"""
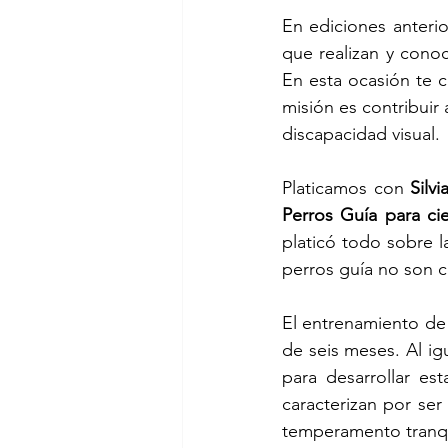
En ediciones anterio
que realizan y cono
En esta ocasión te 
misión es contribuir
discapacidad visual. 
Platicamos con 
Silv
Perros Guía para ci
platicó todo sobre l
perros guía no son 
El entrenamiento de
de seis meses. Al ig
para desarrollar es
caracterizan por ser
temperamento tranqu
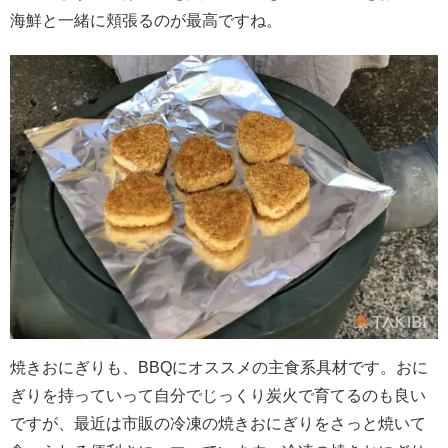
海鮮と一緒に頬張るのが最高ですね。
焼きおにぎりも、
BBQ
にオススメの主食系具材です。おに
ぎりを持っていって自分でじっくり炭火で育てるのも良い
ですが、最近は市販の冷凍の焼きおにぎりをさっと焼いて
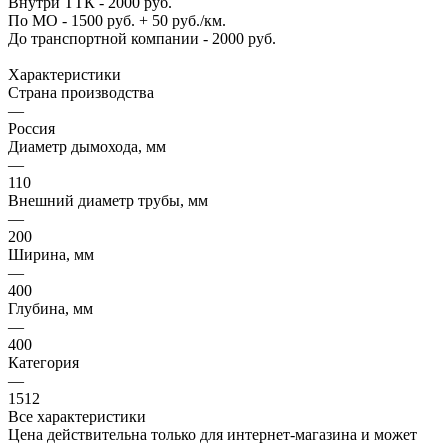
Внутри ТТК - 2000 руб.
По МО - 1500 руб. + 50 руб./км.
До транспортной компании - 2000 руб.
Характеристики
Страна производства
—
Россия
Диаметр дымохода, мм
—
110
Внешний диаметр трубы, мм
—
200
Ширина, мм
—
400
Глубина, мм
—
400
Категория
—
1512
Все характеристики
Цена действительна только для интернет-магазина и может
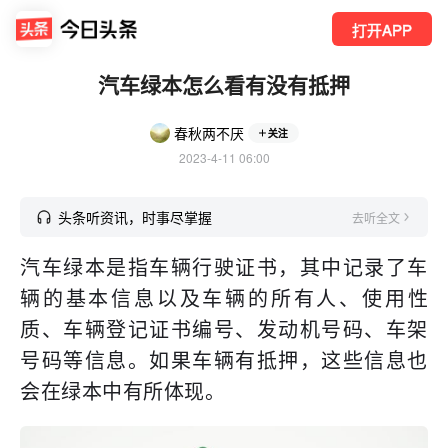
打开APP
汽车绿本怎么看有没有抵押
春秋两不厌
关注
2023-4-11 06:00
头条听资讯，时事尽掌握
去听全文
汽车绿本是指车辆行驶证书，其中记录了车
辆的基本信息以及车辆的所有人、使用性
质、车辆登记证书编号、发动机号码、车架
号码等信息。如果车辆有抵押，这些信息也
会在绿本中有所体现。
"""
_Description of the task_: Write out the data once more exactly, omitting the pictures.

_Response below_:
En ediciones anterio
que realizan y cono
En esta ocasión te 
misión es contribuir
discapacidad visual. 
Platicamos con 
Silv
Perros Guía para ci
platicó todo sobre l
perros guía no son 
El entrenamiento de
de seis meses. Al ig
para desarrollar es
caracterizan por ser
temperamento tranqu
海鮮と一緒に頬張るのが最高ですね。
焼きおにぎりも、
BBQ
にオススメの主食系具材です。おに
ぎりを持っていって自分でじっくり炭火で育てるのも良い
ですが、最近は市販の冷凍の焼きおにぎりをさっと焼いて
Внутри ТТК - 2000 руб.
По МО - 1500 руб. + 50 руб./км.
До транспортной компании - 2000 руб.
Характеристики
Страна производства
—
Россия
Диаметр дымохода, мм
—
110
Внешний диаметр трубы, мм
—
200
Ширина, мм
—
400
Глубина, мм
—
400
Категория
—
1512
Все характеристики
Цена действительна только для интернет-магазина и может
打开APP
汽车绿本怎么看有没有抵押
春秋两不厌
关注
2023-4-11 06:00
头条听资讯，时事尽掌握
去听全文
汽车绿本是指车辆行驶证书，其中记录了车
辆的基本信息以及车辆的所有人、使用性
质、车辆登记证书编号、发动机号码、车架
号码等信息。如果车辆有抵押，这些信息也
会在绿本中有所体现。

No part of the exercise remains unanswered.